As the defining concert of their generation is announced, the band are convinced that all they need is to get tickets, get to the gig, meet Ian Brown, give him their demo tape, and the rest, as the saying goes, will be history.
A simple enough plan, right? But with no tickets and a sold out gig to contend with, the boys embark on a road trip in a “borrowed” florist’s van to Spike Island. Along the way friendships are tested and their futures shaped – together or apart.
Consistently hilarious and heart-warming, Spike Island perfectly captures a defining era in British music history.

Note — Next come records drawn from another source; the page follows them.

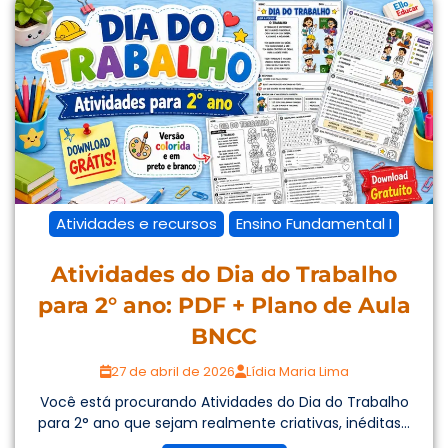
Atividades e recursos
Ensino Fundamental I
Atividades do Dia do Trabalho
para 2° ano: PDF + Plano de Aula
BNCC
27 de abril de 2026
Lídia Maria Lima
Você está procurando Atividades do Dia do Trabalho
para 2° ano que sejam realmente criativas, inéditas...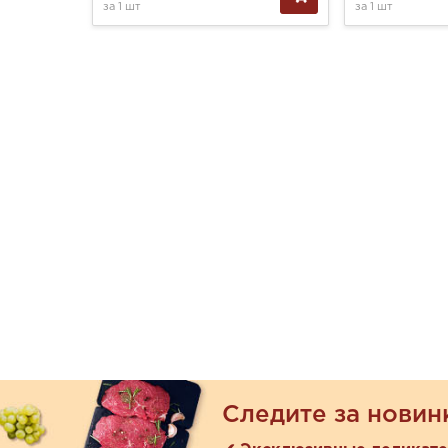
за
1 шт
за
1 шт
Следите за новин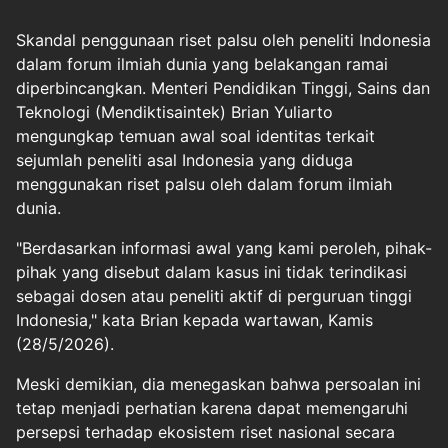
Skandal penggunaan riset palsu oleh peneliti Indonesia
dalam forum ilmiah dunia yang belakangan ramai
diperbincangkan. Menteri Pendidikan Tinggi, Sains dan
Teknologi (Mendiktisaintek) Brian Yuliarto
mengungkap temuan awal soal identitas terkait
sejumlah peneliti asal Indonesia yang diduga
menggunakan riset palsu oleh dalam forum ilmiah
dunia.
"Berdasarkan informasi awal yang kami peroleh, pihak-
pihak yang disebut dalam kasus ini tidak terindikasi
sebagai dosen atau peneliti aktif di perguruan tinggi
Indonesia," kata Brian kepada wartawan, Kamis
(28/5/2026).
Meski demikian, dia menegaskan bahwa persoalan ini
tetap menjadi perhatian karena dapat memengaruhi
persepsi terhadap ekosistem riset nasional secara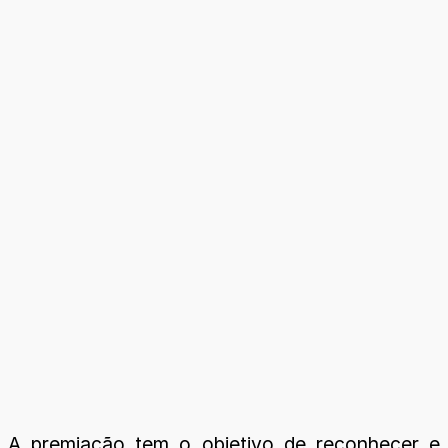
A premiação tem o objetivo de reconhecer e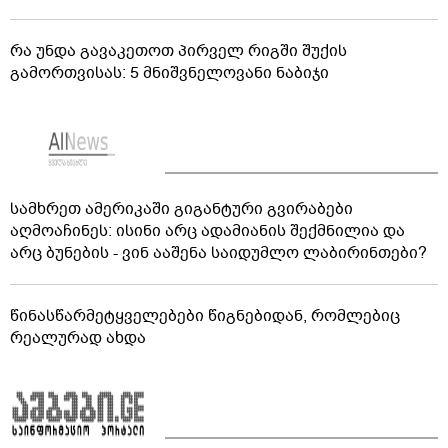
რა უნდა გავაკეთოთ პირველ რიგში შუქის
გამორთვისას: 5 მნიშვნელოვანი ნაბიჯი
სამხრეთ ამერიკაში გიგანტური გვირაბები
აღმოაჩინეს: ისინი არც ადამიანის შექმნილია და
არც ბუნების - ვინ ააშენა საიდუმლო ლაბირინთები?
წინასწარმეტყველებები წიგნებიდან, რომლებიც
რეალურად ახდა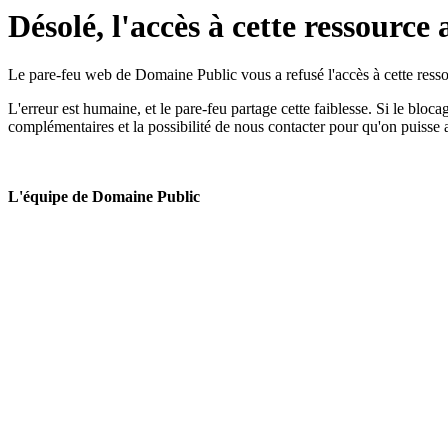
Désolé, l'accès à cette ressource 
Le pare-feu web de Domaine Public vous a refusé l'accès à cette ressou
L'erreur est humaine, et le pare-feu partage cette faiblesse. Si le bloc
complémentaires et la possibilité de nous contacter pour qu'on puisse 
L'équipe de Domaine Public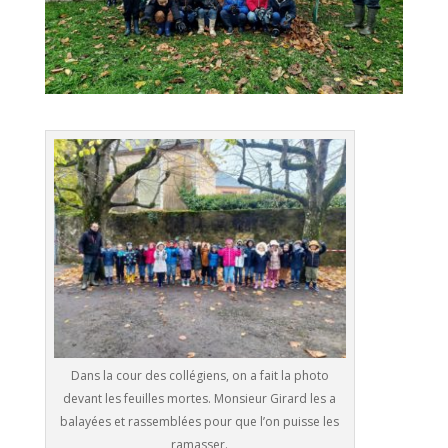
Dans la cour des collégiens, on a fait la photo
devant les feuilles mortes. Monsieur Girard les a
balayées et rassemblées pour que l’on puisse les
ramasser.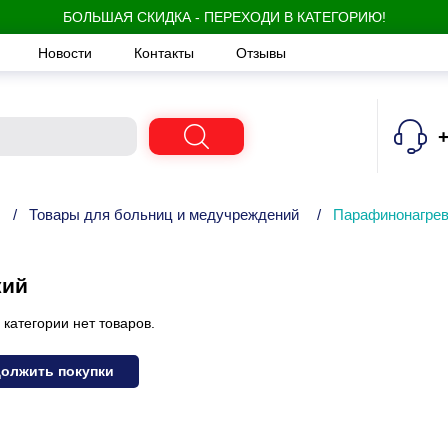
БОЛЬШАЯ СКИДКА - ПЕРЕХОДИ В КАТЕГОРИЮ!
Новости
Контакты
Отзывы
+
/
Товары для больниц и медучреждений
/
Парафинонагрев
кий
 категории нет товаров.
олжить покупки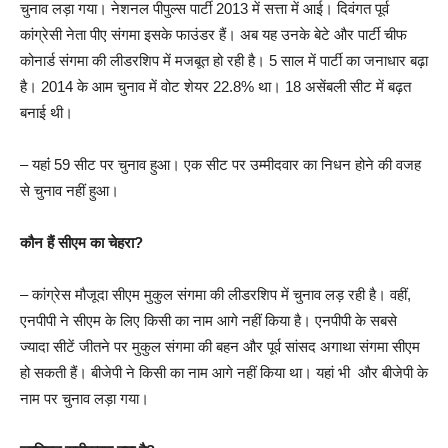
चुनाव लड़ा गया। नेशनल पीपुल्स पार्टी 2013 में सत्ता में आई। दिवंगत पूर्व
कांग्रेसी नेता पीए संगमा इसके फाउंडर हैं। अब यह उनके बेटे और पार्टी चीफ
कोनार्ड संगमा की लीडरशिप में मजबूत हो रही है। 5 साल में पार्टी का जनाधार बढ़ा
है। 2014 के आम चुनाव में वोट शेयर 22.8% था। 18 असेंबली सीट में बढ़त
बनाई थी।
– यहांं 59 सीट पर चुनाव हुआ। एक सीट पर उम्मीदवार का निधन होने की वजह
से चुनाव नहीं हुआ।
कौन हैं सीएम का चेहरा?
– कांग्रेस मौजूदा सीएम मुकुल संगमा की लीडरशिप में चुनाव लड़ रही है। वहीं,
एनपीपी ने सीएम के लिए किसी का नाम आगे नहीं किया है। एनपीपी के सबसे
ज्यादा सीटें जीतने पर मुकुल संगमा की बहन और पूर्व सांसद अगाथा संगमा सीएम
हो सकती हैं। बीजेपी ने किसी का नाम आगे नहीं किया था। यहां भी और बीजेपी के
नाम पर चुनाव लड़ा गया।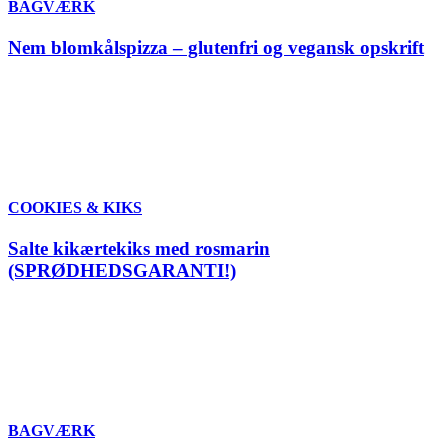
BAGVÆRK
Nem blomkålspizza – glutenfri og vegansk opskrift
COOKIES & KIKS
Salte kikærtekiks med rosmarin
(SPRØDHEDSGARANTI!)
BAGVÆRK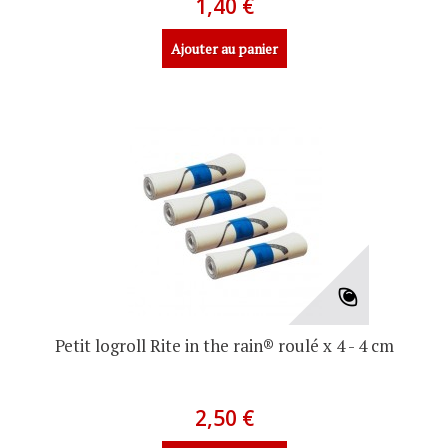
1,40 €
Ajouter au panier
Petit logroll Rite in the rain® roulé x 4 - 4 cm
2,50 €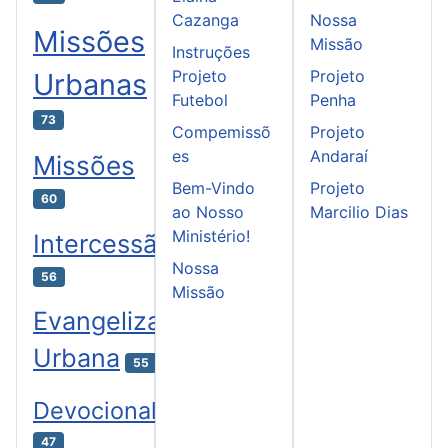
Cazanga
Nossa
Missões
Missão
Instruções
Projeto
Projeto
Urbanas
Futebol
Penha
73
Compemissõ
Projeto
es
Andaraí
Missões
Bem-Vindo
Projeto
60
ao Nosso
Marcilio Dias
Ministério!
Intercessão
Nossa
56
Missão
Evangelização
Urbana
55
Devocional
47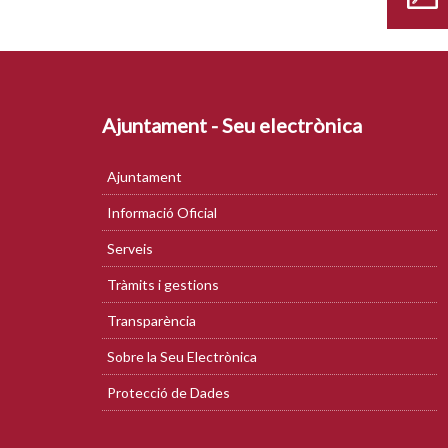
Ajuntament - Seu electrònica
Ajuntament
Informació Oficial
Serveis
Tràmits i gestions
Transparència
Sobre la Seu Electrònica
Protecció de Dades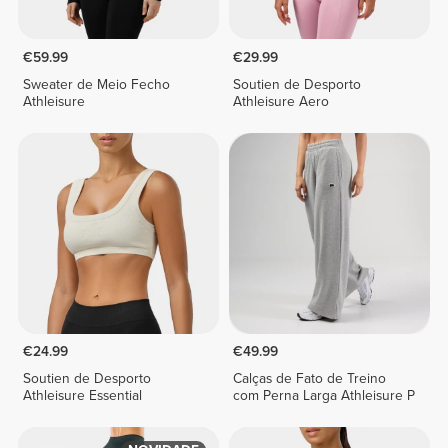
€59.99
€29.99
Sweater de Meio Fecho
Soutien de Desporto
Athleisure
Athleisure Aero
€24.99
€49.99
Soutien de Desporto
Calças de Fato de Treino
Athleisure Essential
com Perna Larga Athleisure P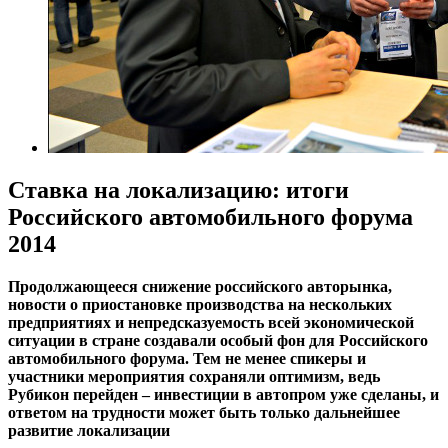
Ставка на локализацию: итоги
Российского автомобильного форума
2014
Продолжающееся снижение российского авторынка,
новости о приостановке производства на нескольких
предприятиях и непредсказуемость всей экономической
ситуации в стране создавали особый фон для Российского
автомобильного форума. Тем не менее спикеры и
участники мероприятия сохраняли оптимизм, ведь
Рубикон перейден – инвестиции в автопром уже сделаны, и
ответом на трудности может быть только дальнейшее
развитие локализации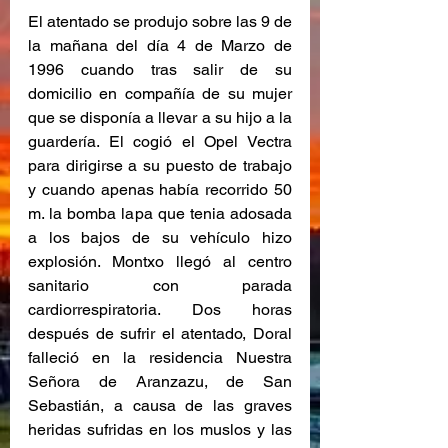
El atentado se produjo sobre las 9 de 
la mañana del día 4 de Marzo de 
1996 cuando tras salir de su 
domicilio en compañía de su mujer 
que se disponía a llevar a su hijo a la 
guardería. El cogió el Opel Vectra 
para dirigirse a su puesto de trabajo 
y cuando apenas había recorrido 50 
m. la bomba lapa que tenia adosada 
a los bajos de su vehículo hizo 
explosión. Montxo llegó al centro 
sanitario con parada 
cardiorrespiratoria. Dos horas 
después de sufrir el atentado, Doral 
falleció en la residencia Nuestra 
Señora de Aranzazu, de San 
Sebastián, a causa de las graves 
heridas sufridas en los muslos y las 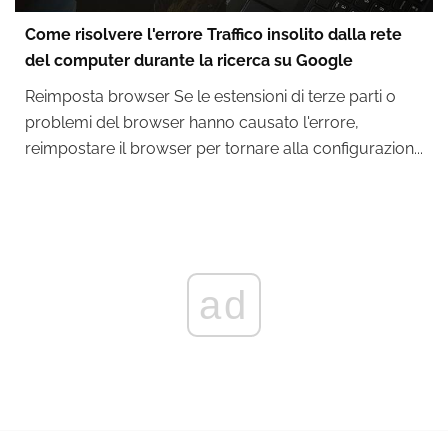
Come risolvere l'errore Traffico insolito dalla rete
del computer durante la ricerca su Google
Reimposta browser Se le estensioni di terze parti o
problemi del browser hanno causato l'errore,
reimpostare il browser per tornare alla configurazion...
ad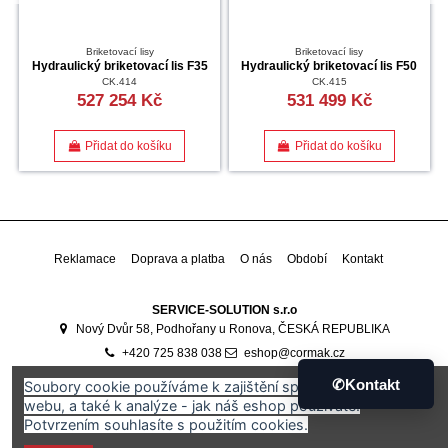
Briketovací lisy
Briketovací lisy
Hydraulický briketovací lis F35
Hydraulický briketovací lis F50
CK.414
CK.415
527 254 Kč
531 499 Kč
Přidat do košíku
Přidat do košíku
Reklamace
Doprava a platba
O nás
Období
Kontakt
SERVICE-SOLUTION s.r.o
Nový Dvůr 58, Podhořany u Ronova, ČESKÁ REPUBLIKA
+420 725 838 038
eshop@cormak.cz
Developed by
Ali Software Development
🇷🇴
✆
Kontakt
Soubory cookie používáme k zajištění správného fungování
webu, a také k analýze - jak náš eshop používáte.
Potvrzením souhlasíte s použitím cookies.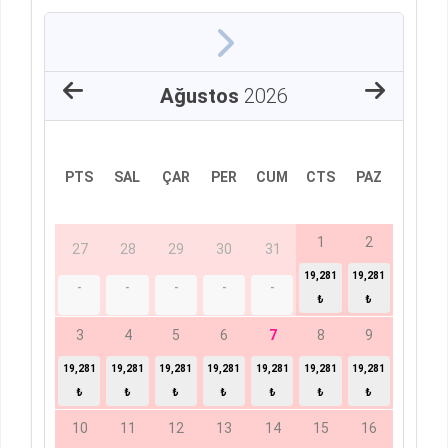
Ağustos
2026
PTS
SAL
ÇAR
PER
CUM
CTS
PAZ
1
2
27
28
29
30
31
19,281
19,281
-
-
-
-
-
₺
₺
3
4
5
6
7
8
9
19,281
19,281
19,281
19,281
19,281
19,281
19,281
₺
₺
₺
₺
₺
₺
₺
10
11
12
13
14
15
16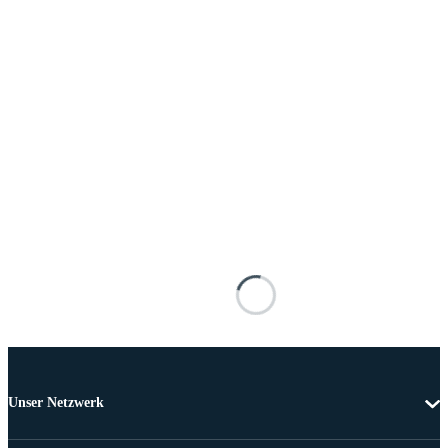
Unser Netzwerk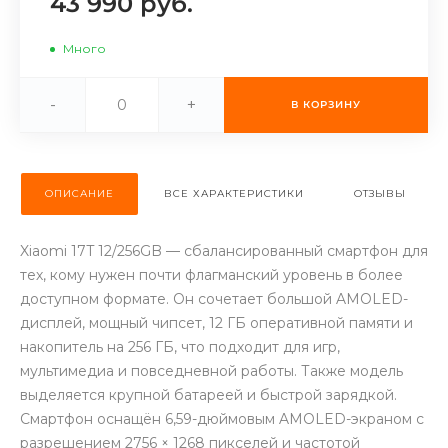
43 990 руб.
об оплате Плайтом
Много
-
+
В КОРЗИНУ
Остались вопросы?
25
8 800 302-02-51
plait.ru
раз в 2
ОПИСАНИЕ
ВСЕ ХАРАКТЕРИСТИКИ
ОТЗЫВЫ
недели
Xiaomi 17T 12/256GB — сбалансированный смартфон для
тех, кому нужен почти флагманский уровень в более
доступном формате. Он сочетает большой AMOLED-
дисплей, мощный чипсет, 12 ГБ оперативной памяти и
накопитель на 256 ГБ, что подходит для игр,
мультимедиа и повседневной работы. Также модель
выделяется крупной батареей и быстрой зарядкой.
Смартфон оснащён 6,59-дюймовым AMOLED-экраном с
разрешением 2756 × 1268 пикселей и частотой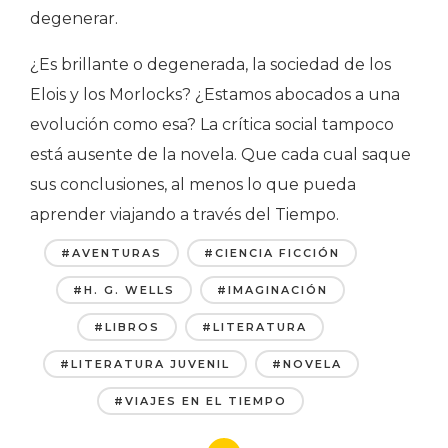
degenerar.
¿Es brillante o degenerada, la sociedad de los
Elois y los Morlocks? ¿Estamos abocados a una
evolución como esa? La crítica social tampoco
está ausente de la novela. Que cada cual saque
sus conclusiones, al menos lo que pueda
aprender viajando a través del Tiempo.
#AVENTURAS
#CIENCIA FICCIÓN
#H. G. WELLS
#IMAGINACIÓN
#LIBROS
#LITERATURA
#LITERATURA JUVENIL
#NOVELA
#VIAJES EN EL TIEMPO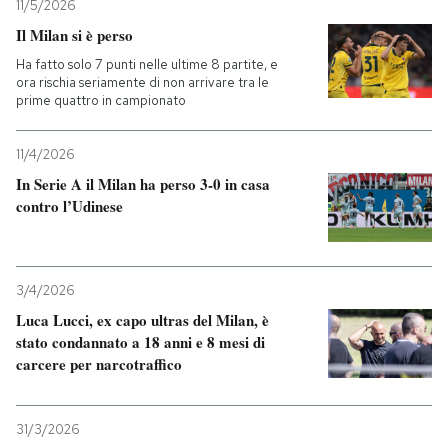
11/5/2026
Il Milan si è perso
Ha fatto solo 7 punti nelle ultime 8 partite, e
ora rischia seriamente di non arrivare tra le
prime quattro in campionato
11/4/2026
In Serie A il Milan ha perso 3-0 in casa
contro l’Udinese
3/4/2026
Luca Lucci, ex capo ultras del Milan, è
stato condannato a 18 anni e 8 mesi di
carcere per narcotraffico
31/3/2026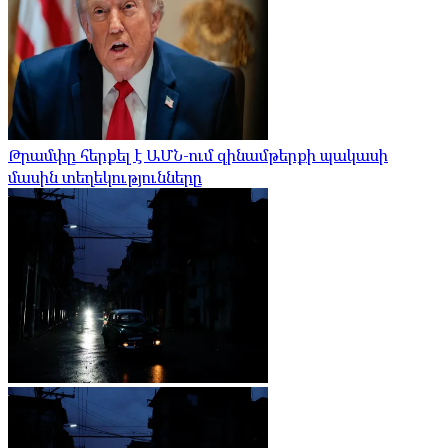
Թրամփը հերքել է ԱՄՆ-ում զինամթերքի պակասի
մասին տեղեկությունները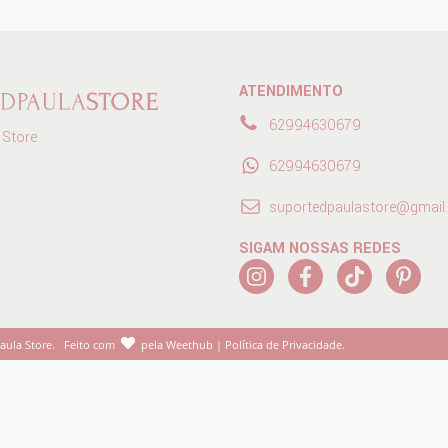
ATENDIMENTO
62994630679
 Store
62994630679
suportedpaulastore@gmai
SIGAM NOSSAS REDES
aula Store
.
Feito com
pela
Weethub
|
Política de Privacidade
.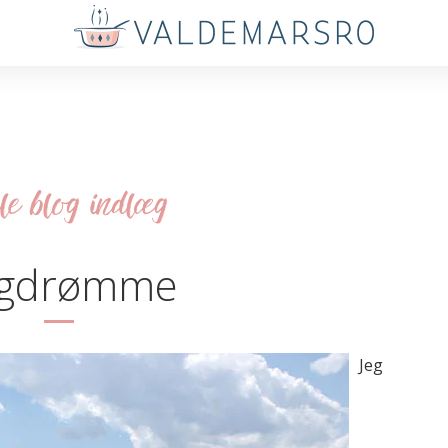
le blog indlæg
gdrømme
Jeg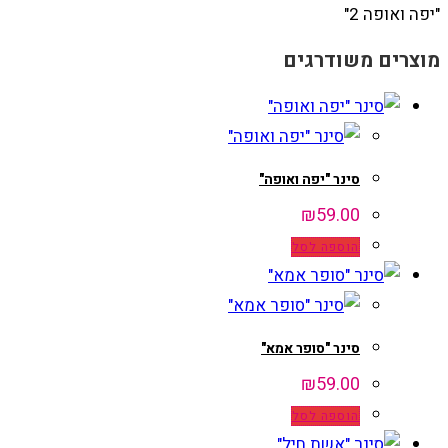
"יפה ואופה 2"
מוצרים משודרגים
סינר "יפה ואופה"
₪
59.00
הוספה לסל
סינר "סופר אמא"
₪
59.00
הוספה לסל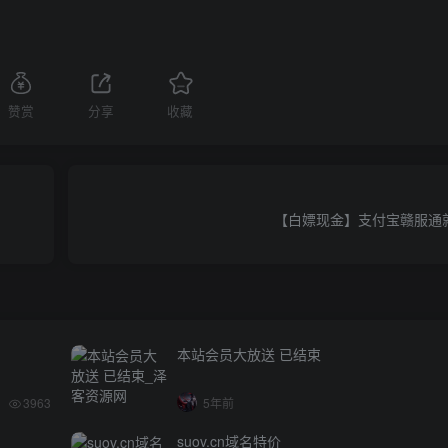
赞赏
分享
收藏
【白嫖现金】支付宝赣服通
本站会员大放送 已结束
3963
5年前
suov.cn域名特价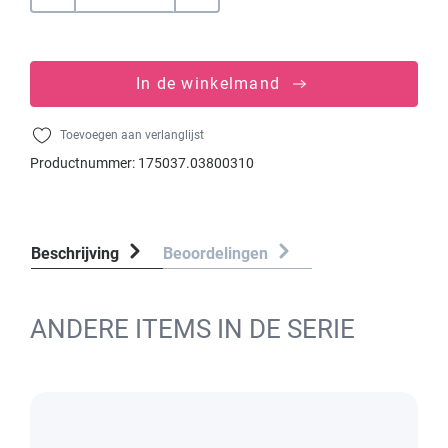
In de winkelmand
Toevoegen aan verlanglijst
Productnummer:
175037.03800310
Beschrijving
Beoordelingen
ANDERE ITEMS IN DE SERIE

The Madchester scene is an era I can relate too as I was of similar age as the characters of the film, no matter what part of UK you came from, you couldn't go anywhere without hearing one band from the scene. Spike Island is looks like a love letter to Madchester or to be more precise Stone Roses which will be like a nostalgic ride down memory lane for fans. The film also stars Game Of Thrones Emilia Clarke which has put some weight behind the film however if your a fan of  British Independent films you'll want to check this one out.



Spike Island stars Elliott Tittensor, Nico Mirallegro, Jordan Murphy, Adam Long and the film arrives in UK&Irish cinemas from 21st June.